Elle doit donc dépasser son premier cercle de fidèles. Et pour cela, la start-up veut simplifier l’utilisation de ses clés (Nano S et X), qui demandent une certaine connaissance. C’est tout le sens de son dernier appareil, Stax, dessiné par le designer de l’iPod, Tony Fadell. Présenté fin 2022 il est enfin livré – après des retards de production – dès mardi 28 mai aux premiers clients qui l’ont précommandé. Avec son écran « e-ink », il mise sur une interface plus conviviale pour sécuriser ses cryptos. Mais la démocratisation de ces portefeuilles numériques a un prix… nettement supérieur aux 149 euros du Nano X (Ledger n’a pas souhaité le révéler).

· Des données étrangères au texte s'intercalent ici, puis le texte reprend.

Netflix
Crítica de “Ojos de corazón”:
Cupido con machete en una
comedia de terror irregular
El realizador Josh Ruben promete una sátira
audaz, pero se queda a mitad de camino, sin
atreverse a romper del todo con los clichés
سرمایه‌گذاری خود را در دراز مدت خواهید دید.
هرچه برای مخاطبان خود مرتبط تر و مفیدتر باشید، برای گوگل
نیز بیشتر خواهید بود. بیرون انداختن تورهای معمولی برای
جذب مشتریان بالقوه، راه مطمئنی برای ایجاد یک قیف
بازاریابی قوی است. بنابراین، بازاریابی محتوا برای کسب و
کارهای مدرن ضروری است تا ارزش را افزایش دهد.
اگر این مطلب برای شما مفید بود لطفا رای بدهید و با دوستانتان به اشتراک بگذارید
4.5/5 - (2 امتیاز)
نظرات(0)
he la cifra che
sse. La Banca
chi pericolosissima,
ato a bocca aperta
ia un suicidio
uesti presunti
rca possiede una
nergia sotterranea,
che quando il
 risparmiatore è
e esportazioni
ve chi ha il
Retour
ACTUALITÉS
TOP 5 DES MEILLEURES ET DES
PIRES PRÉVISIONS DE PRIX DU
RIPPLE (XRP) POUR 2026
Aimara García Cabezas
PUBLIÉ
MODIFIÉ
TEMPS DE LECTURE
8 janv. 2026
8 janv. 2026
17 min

Ne pas écouter la frange dure de sa clientèle
Ledger avait déjà fait un pas vers les utilisateurs profanes en dégainant son offre Recover en mai 2023. Cet abonnement à 10 euros par mois doit permettre aux cryptoépargnants de retrouver leur clé privée en cas de perte. Une bonne idée qui avait pourtant provoqué l’ire des clients « canal historique » qui y ont vu une atteinte à un des principes fondateurs de cet écosystème : « Not your key, not your coin. » Autrement dit, c’est à l’utilisateur de sécuriser sa clé privée et tant pis s’il la perd ! Ledger avait pris le soin de découper la clé, répartie en trois parts entre lui, Coincover et EscrowTech. C’est-à-dire que personne ne peut y avoir pleinement accès, sauf le client final.

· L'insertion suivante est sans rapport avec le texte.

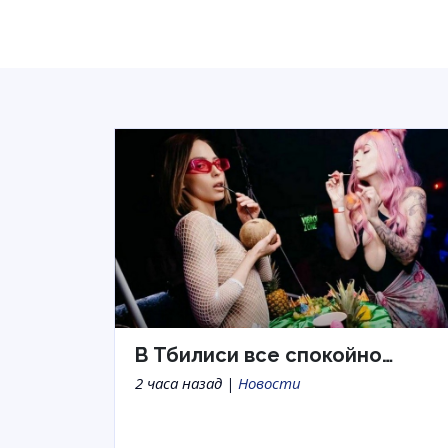
В Тбилиси все спокойно…
2 часа назад |
Новости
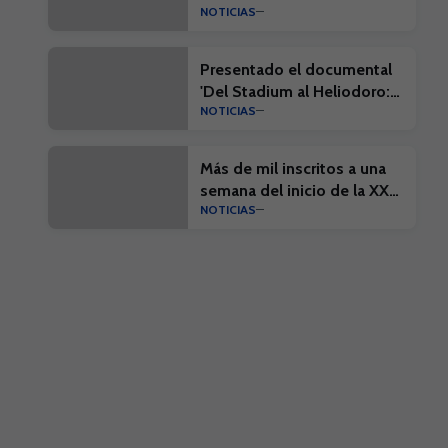
NOTICIAS
Presentado el documental
'Del Stadium al Heliodoro:
NOTICIAS
Cien años de historia'
Más de mil inscritos a una
semana del inicio de la XX
NOTICIAS
Edición del Campus Suma y
el I Campus Suma Plus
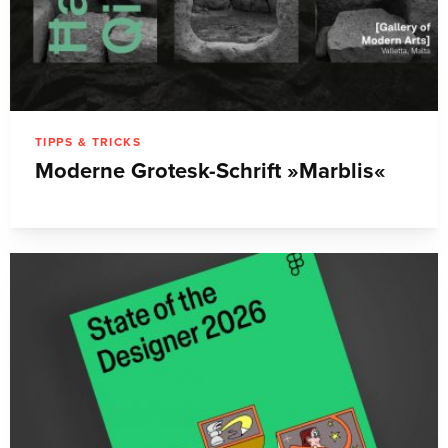
TIPPS & TRICKS
Moderne Grotesk-Schrift »Marblis«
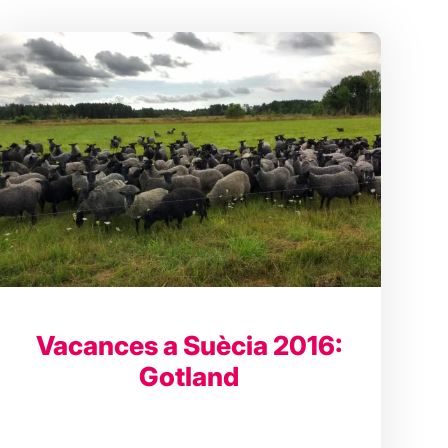
Vacances a Suècia 2016:
Gotland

Mais à écouter Pascal Gauthier, le dirigeant de la jeune pousse, l’avenir de Ledger dépassera les cryptos. « Avec le bitcoin, on revendique la propriété privée d’un actif numérique, eh bien je pense que ce type de technologie va s’appliquer à plein de choses, comme l’art, notre identité et même les pass keys [des codes d’identification plus sûrs que les mots de passe, NDLR], qui peuvent être stockés sur Stax. »

« Ledger est une réponse à l’IA »
Alors que les intelligences artificielles génératives commencent à faire douter de l’identité des auteurs de contenus en ligne, émerge le concept de « preuve d’humanité », soit une façon de prouver qui sont les vrais humains sur Internet. OpenAI (ChatGPT) veut y répondre avec sa société soeur Worldcoin , qui cherche à enregistrer l’iris de nos yeux. Ledger, lui, imagine se positionner sur ce créneau en sécurisant nos « signatures humaines » sur ses appareils. Pour le PDG, les cas d’usage sont multiples et « à la fin, Ledger servira à voter depuis son canapé ».

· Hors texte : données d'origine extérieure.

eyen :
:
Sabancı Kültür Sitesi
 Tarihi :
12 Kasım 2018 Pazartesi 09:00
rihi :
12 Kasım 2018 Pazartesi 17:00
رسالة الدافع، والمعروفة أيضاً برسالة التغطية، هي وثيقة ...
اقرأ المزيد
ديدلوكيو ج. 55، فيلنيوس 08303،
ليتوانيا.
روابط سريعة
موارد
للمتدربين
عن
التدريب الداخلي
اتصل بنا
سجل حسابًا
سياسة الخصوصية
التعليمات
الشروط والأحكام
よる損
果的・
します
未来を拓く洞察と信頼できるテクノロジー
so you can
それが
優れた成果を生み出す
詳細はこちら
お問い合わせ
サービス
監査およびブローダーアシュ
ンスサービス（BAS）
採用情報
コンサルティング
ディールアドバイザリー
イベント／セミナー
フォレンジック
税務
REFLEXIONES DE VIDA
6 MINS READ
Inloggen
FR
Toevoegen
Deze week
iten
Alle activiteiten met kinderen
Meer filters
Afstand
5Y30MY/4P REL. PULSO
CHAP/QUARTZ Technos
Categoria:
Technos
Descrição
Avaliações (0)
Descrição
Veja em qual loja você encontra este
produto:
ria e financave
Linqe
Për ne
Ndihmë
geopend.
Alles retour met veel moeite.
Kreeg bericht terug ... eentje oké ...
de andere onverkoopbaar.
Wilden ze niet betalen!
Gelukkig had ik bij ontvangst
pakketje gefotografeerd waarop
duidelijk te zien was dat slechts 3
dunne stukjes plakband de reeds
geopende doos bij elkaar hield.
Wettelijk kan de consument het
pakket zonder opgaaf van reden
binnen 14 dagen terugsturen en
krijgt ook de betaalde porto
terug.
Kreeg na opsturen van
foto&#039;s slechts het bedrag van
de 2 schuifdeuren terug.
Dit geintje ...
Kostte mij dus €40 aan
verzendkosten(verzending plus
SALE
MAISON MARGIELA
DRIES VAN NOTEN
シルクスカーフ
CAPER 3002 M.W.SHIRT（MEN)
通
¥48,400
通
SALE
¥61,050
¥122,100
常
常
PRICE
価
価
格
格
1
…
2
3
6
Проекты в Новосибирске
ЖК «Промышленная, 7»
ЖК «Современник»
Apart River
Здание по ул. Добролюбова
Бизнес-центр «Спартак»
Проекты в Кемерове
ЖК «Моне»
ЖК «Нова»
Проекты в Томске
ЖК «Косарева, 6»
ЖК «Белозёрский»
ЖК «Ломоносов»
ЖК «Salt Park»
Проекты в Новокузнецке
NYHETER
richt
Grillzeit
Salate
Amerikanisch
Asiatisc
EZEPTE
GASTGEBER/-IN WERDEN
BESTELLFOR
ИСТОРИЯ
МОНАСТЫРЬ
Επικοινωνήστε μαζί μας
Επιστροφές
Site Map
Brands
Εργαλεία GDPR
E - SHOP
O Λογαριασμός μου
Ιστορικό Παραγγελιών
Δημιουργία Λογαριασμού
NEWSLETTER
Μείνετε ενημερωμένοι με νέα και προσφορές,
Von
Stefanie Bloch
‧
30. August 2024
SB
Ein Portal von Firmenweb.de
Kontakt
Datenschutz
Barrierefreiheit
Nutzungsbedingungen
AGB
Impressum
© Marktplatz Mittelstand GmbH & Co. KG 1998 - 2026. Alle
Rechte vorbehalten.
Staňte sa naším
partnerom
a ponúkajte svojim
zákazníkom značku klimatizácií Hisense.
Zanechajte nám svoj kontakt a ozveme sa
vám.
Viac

Mais alors que le smartphone a phagocyté tous les gadgets numériques, du lecteur MP3 jusqu’à l’appareil photo numérique, le grand public peut-il accepter un portefeuille numérique ? Dans le schéma inverse, Ledger n’exclut pas d’intégrer ses solutions à nos smartphones. Comme Intel dans les années 2000 pour la puissance de calcul des PC, Ledger « travaille sur l’éventualité » où il peut devenir le coeur de la sécurisation des actifs numériques des smartphones, façon « Ledger inside ». Une perspective attendue d’ici cinq ans. « On a vendu sept millions de Nano, si je peux avoir Ledger dans des milliards de smartphones, s’enthousiasme Pascal Gauthier, c’est mieux ! »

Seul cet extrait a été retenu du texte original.